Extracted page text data
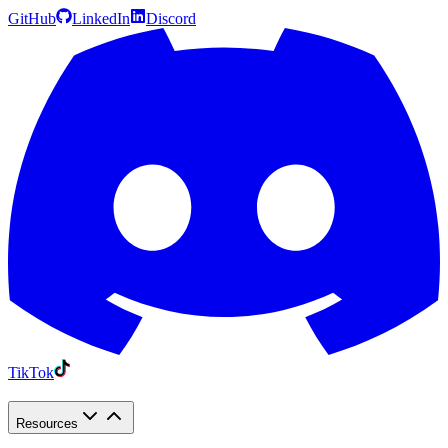
GitHub
LinkedIn
Discord
TikTok
Resources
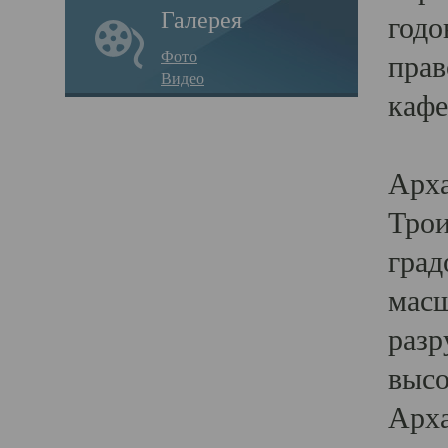
Галерея
годо
Фото
прав
Видео
кафе
Воз
Арха
Трои
град
масш
разр
высо
Арха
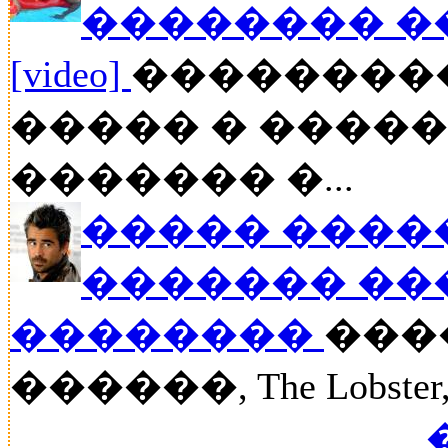
�������� �
[video]
��������
����� � ����
������� �...
����� �����
������� ��
��������
���
������, The Lobst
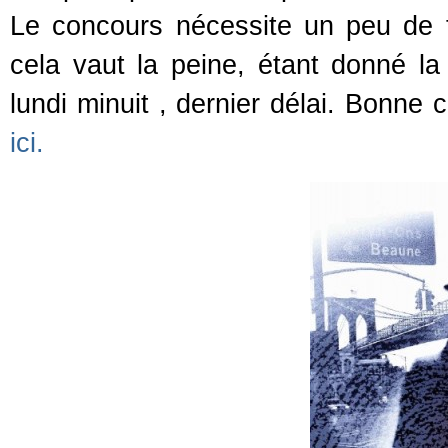
Le concours nécessite un peu de t
cela vaut la peine, étant donné la
lundi minuit , dernier délai. Bonne
ici.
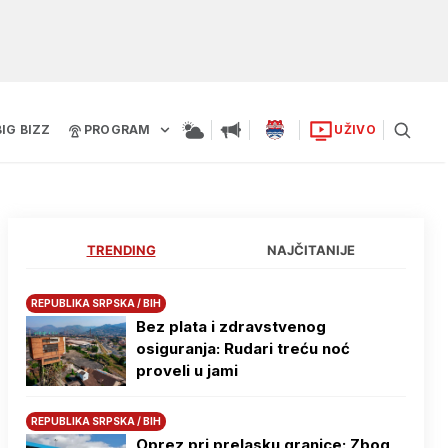
BIG BIZZ
PROGRAM
UŽIVO
TRENDING
NAJČITANIJE
REPUBLIKA SRPSKA / BIH
Bez plata i zdravstvenog
osiguranja: Rudari treću noć
proveli u jami
REPUBLIKA SRPSKA / BIH
Oprez pri prelasku granice: Zbog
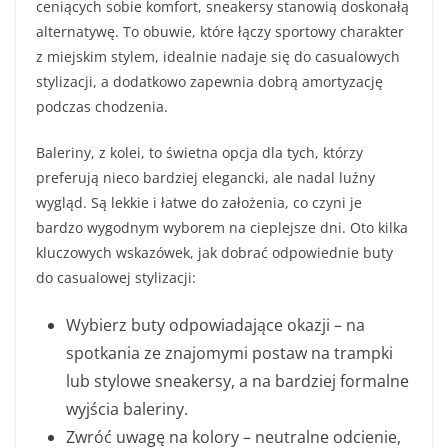
ceniących sobie komfort, sneakersy stanowią doskonałą
alternatywę. To obuwie, które łączy sportowy charakter
z miejskim stylem, idealnie nadaje się do casualowych
stylizacji, a dodatkowo zapewnia dobrą amortyzację
podczas chodzenia.
Baleriny, z kolei, to świetna opcja dla tych, którzy
preferują nieco bardziej elegancki, ale nadal luźny
wygląd. Są lekkie i łatwe do założenia, co czyni je
bardzo wygodnym wyborem na cieplejsze dni. Oto kilka
kluczowych wskazówek, jak dobrać odpowiednie buty
do casualowej stylizacji:
Wybierz buty odpowiadające okazji – na
spotkania ze znajomymi postaw na trampki
lub stylowe sneakersy, a na bardziej formalne
wyjścia baleriny.
Zwróć uwagę na kolory – neutralne odcienie,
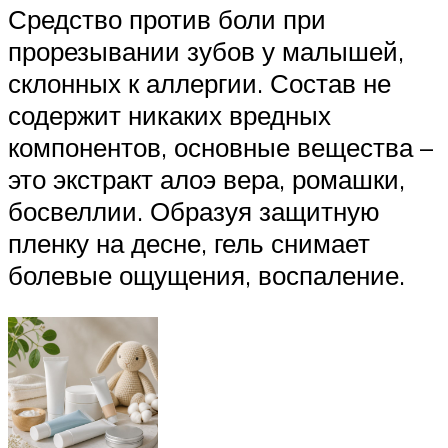
Средство против боли при
прорезывании зубов у малышей,
склонных к аллергии. Состав не
содержит никаких вредных
компонентов, основные вещества –
это экстракт алоэ вера, ромашки,
босвеллии. Образуя защитную
пленку на десне, гель снимает
болевые ощущения, воспаление.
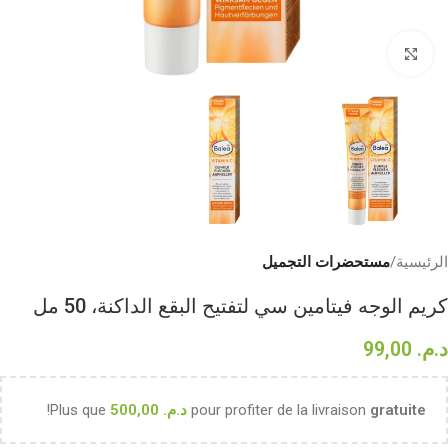
Click to enlarge
الرئيسية
مستحضرات التجميل
كريم الوجه فيتامين سي لتفتيح البقع الداكنة، 50 مل
د.م.
99,00
gratuite
pour profiter de la livraison
د.م.
500,00
Plus que
!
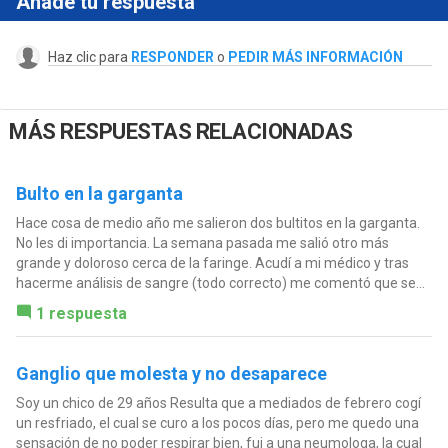
Añade tu respuesta
Haz clic para
RESPONDER
o
PEDIR MÁS INFORMACIÓN
MÁS RESPUESTAS RELACIONADAS
Bulto en la garganta
Hace cosa de medio año me salieron dos bultitos en la garganta.
No les di importancia. La semana pasada me salió otro más
grande y doloroso cerca de la faringe. Acudí a mi médico y tras
hacerme análisis de sangre (todo correcto) me comentó que se...
1 respuesta
Ganglio que molesta y no desaparece
Soy un chico de 29 años Resulta que a mediados de febrero cogí
un resfriado, el cual se curo a los pocos días, pero me quedo una
sensación de no poder respirar bien, fui a una neumologa, la cual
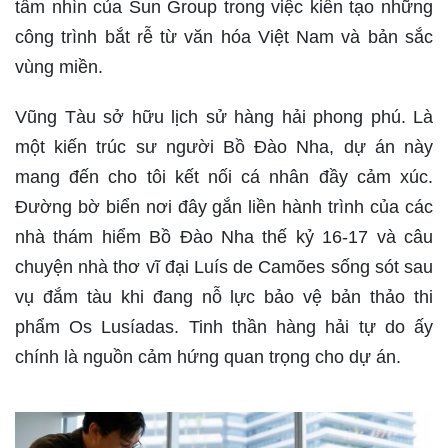
tầm nhìn của Sun Group trong việc kiến tạo những
công trình bắt rễ từ văn hóa Việt Nam và bản sắc
vùng miền.
Vũng Tàu sở hữu lịch sử hàng hải phong phú. Là
một kiến trúc sư người Bồ Đào Nha, dự án này
mang đến cho tôi kết nối cá nhân đầy cảm xúc.
Đường bờ biển nơi đây gắn liền hành trình của các
nhà thám hiểm Bồ Đào Nha thế kỷ 16-17 và câu
chuyện nhà thơ vĩ đại Luís de Camões sống sót sau
vụ đắm tàu khi đang nỗ lực bảo vệ bản thảo thi
phẩm Os Lusíadas. Tinh thần hàng hải tự do ấy
chính là nguồn cảm hứng quan trọng cho dự án.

■ **Task requirements**:
All records are to be reproduced exactly; the pictures are to be omitted.

■ **Solved problem**:
GitHub
LinkedIn
Discord
TikTok
Resources
Галерея
годо
Фото
прав
Видео
кафе
Воз
Арха
Трои
град
масш
разр
высо
Арха
�������� �
[video]
��������
����� � ����
������� �...
����� �����
������� ��
��������
���
������, The Lobst
Le concours nécessite un peu de t
cela vaut la peine, étant donné la
lundi minuit , dernier délai. Bonne
ici.
BIG BIZZ
PROGRAM
UŽIVO
TRENDING
NAJČITANIJE
REPUBLIKA SRPSKA / BIH
Bez plata i zdravstvenog
osiguranja: Rudari treću noć
proveli u jami
REPUBLIKA SRPSKA / BIH
Oprez pri prelasku granice: Zbog
ceniących sobie komfort, sneakersy stanowią doskonałą
alternatywę. To obuwie, które łączy sportowy charakter
z miejskim stylem, idealnie nadaje się do casualowych
stylizacji, a dodatkowo zapewnia dobrą amortyzację
podczas chodzenia.
Baleriny, z kolei, to świetna opcja dla tych, którzy
preferują nieco bardziej elegancki, ale nadal luźny
wygląd. Są lekkie i łatwe do założenia, co czyni je
bardzo wygodnym wyborem na cieplejsze dni. Oto kilka
kluczowych wskazówek, jak dobrać odpowiednie buty
do casualowej stylizacji:
Wybierz buty odpowiadające okazji – na
spotkania ze znajomymi postaw na trampki
lub stylowe sneakersy, a na bardziej formalne
wyjścia baleriny.
Zwróć uwagę na kolory – neutralne odcienie,
Средство против боли при
прорезывании зубов у малышей,
склонных к аллергии. Состав не
содержит никаких вредных
компонентов, основные вещества –
это экстракт алоэ вера, ромашки,
босвеллии. Образуя защитную
пленку на десне, гель снимает
болевые ощущения, воспаление.
Click to enlarge
الرئيسية
مستحضرات التجميل
كريم الوجه فيتامين سي لتفتيح البقع الداكنة، 50 مل
د.م.
99,00
gratuite
pour profiter de la livraison
د.م.
500,00
Plus que
!
Añade tu respuesta
Haz clic para
RESPONDER
o
PEDIR MÁS INFORMACIÓN
MÁS RESPUESTAS RELACIONADAS
Bulto en la garganta
Hace cosa de medio año me salieron dos bultitos en la garganta.
No les di importancia. La semana pasada me salió otro más
grande y doloroso cerca de la faringe. Acudí a mi médico y tras
hacerme análisis de sangre (todo correcto) me comentó que se...
1 respuesta
Ganglio que molesta y no desaparece
Soy un chico de 29 años Resulta que a mediados de febrero cogí
un resfriado, el cual se curo a los pocos días, pero me quedo una
sensación de no poder respirar bien, fui a una neumologa, la cual
tầm nhìn của Sun Group trong việc kiến tạo những
công trình bắt rễ từ văn hóa Việt Nam và bản sắc
vùng miền.
Vũng Tàu sở hữu lịch sử hàng hải phong phú. Là
một kiến trúc sư người Bồ Đào Nha, dự án này
mang đến cho tôi kết nối cá nhân đầy cảm xúc.
Đường bờ biển nơi đây gắn liền hành trình của các
nhà thám hiểm Bồ Đào Nha thế kỷ 16-17 và câu
chuyện nhà thơ vĩ đại Luís de Camões sống sót sau
vụ đắm tàu khi đang nỗ lực bảo vệ bản thảo thi
phẩm Os Lusíadas. Tinh thần hàng hải tự do ấy
chính là nguồn cảm hứng quan trọng cho dự án.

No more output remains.